Another aspect of the invention is an electronic package formed from a plurality of laminated ceramic sheets, a patterned electrical conductor layer supported on one or more of the ceramic sheets and electrical conductors which pass through at least one ceramic sheet and connect the patterned electrical conductor layers. The electrical conductors are selected from the group consisting of gold, tungsten, silver, copper, molybdenum palladium and alloys thereof. The electronic package comprising a product formed from the steps comprising: (a) forming green tape of a dielectric material; (b) cutting the green tape into sheets; (c) forming via holes in the sheets and filling them with electrically conductive paste; (d) forming patterns of electrically conductive paste on the sheet; (e) placing a resilient, compliant material on one or more stacks of layers including the area over the recess; (f) applying sufficient pressure to the stacks and the resilient compliant material to cause the compliant material to fill the recess and cause interlayer adhesion of said layers; (g) lifting the resilient, compliant material off the stacks subsequent to the application of pressure; and (h) firing the laminated sheets to sinter the green tape.

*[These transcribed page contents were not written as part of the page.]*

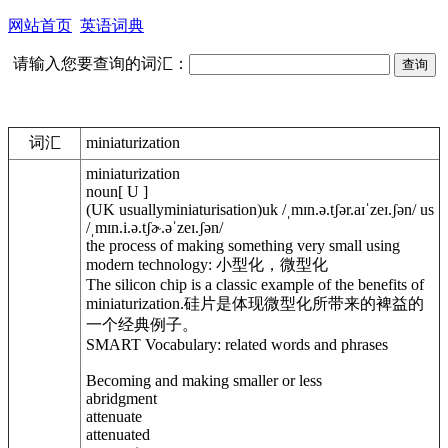
网站首页
英语词典
请输入您要查询的词汇：
词汇
miniaturization
miniaturization
noun[ U ]
(UK usuallyminiaturisation)uk /ˌmɪn.ə.tʃər.aɪˈzeɪ.ʃən/ us
/ˌmɪn.i.ə.tʃɚ.əˈzeɪ.ʃən/
the process of making something very small using
modern technology: 小型化，微型化
The silicon chip is a classic example of the benefits of
miniaturization.硅片是体现微型化所带来的裨益的
一个经典例子。
SMART Vocabulary: related words and phrases
Becoming and making smaller or less
abridgment
attenuate
attenuated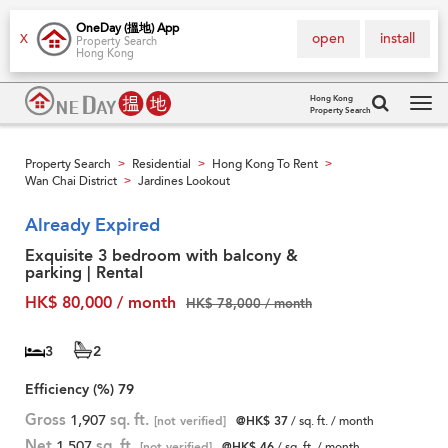
OneDay (搵地) App
open
install
X
Property Search
Hong Kong
Hong Kong
Property Search
Tog
navi
Property Search
Residential
Hong Kong To Rent
>
>
>
Wan Chai District
Jardines Lookout
>
Already Expired
Exquisite 3 bedroom with balcony &
parking | Rental
HK$ 80,000 / month
HK$ 78,000 / month
3
2
Efficiency (%)
79
Gross
1,907
sq. ft.
[not verified]
@HK$ 37
/ sq. ft. / month
Net
1,507
sq. ft.
[not verified]
@HK$ 46
/ sq. ft. / month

BRIEF DESCRIPTION OF THE DRAWINGS

These and other features of the invention are further described or rendered obvious in the following related description of the preferred embodiment which is to be considered together with the accompanying drawings, wherein like numbers refer to like parts and further wherein:

FIG. 1 is a perspective, cut-away view of a multilayer structure which may be fabricated in accordance with the invention.

FIG. 2 is a cross-sectional view of a stack of materials in a platen press assembly of the present invention of FIG. 1 prior to pressing and/or after completion of pressing.

FIG. 3 is a cross-sectional view of the stack of materials in the platen press assembly of FIG. 2 in the multilayer structure of FIG. 1 during the pressing stage of the assemblies operational cycle.

FIG. 4 is a cross-sectional view a first alternate platen press assembly of the present invention during the pressing stage of the assemblies operational cycle.

FIG. 5 is a cross-sectional view a second alternate platen press assembly of the present invention during the pressing stage of the assemblies operational cycle.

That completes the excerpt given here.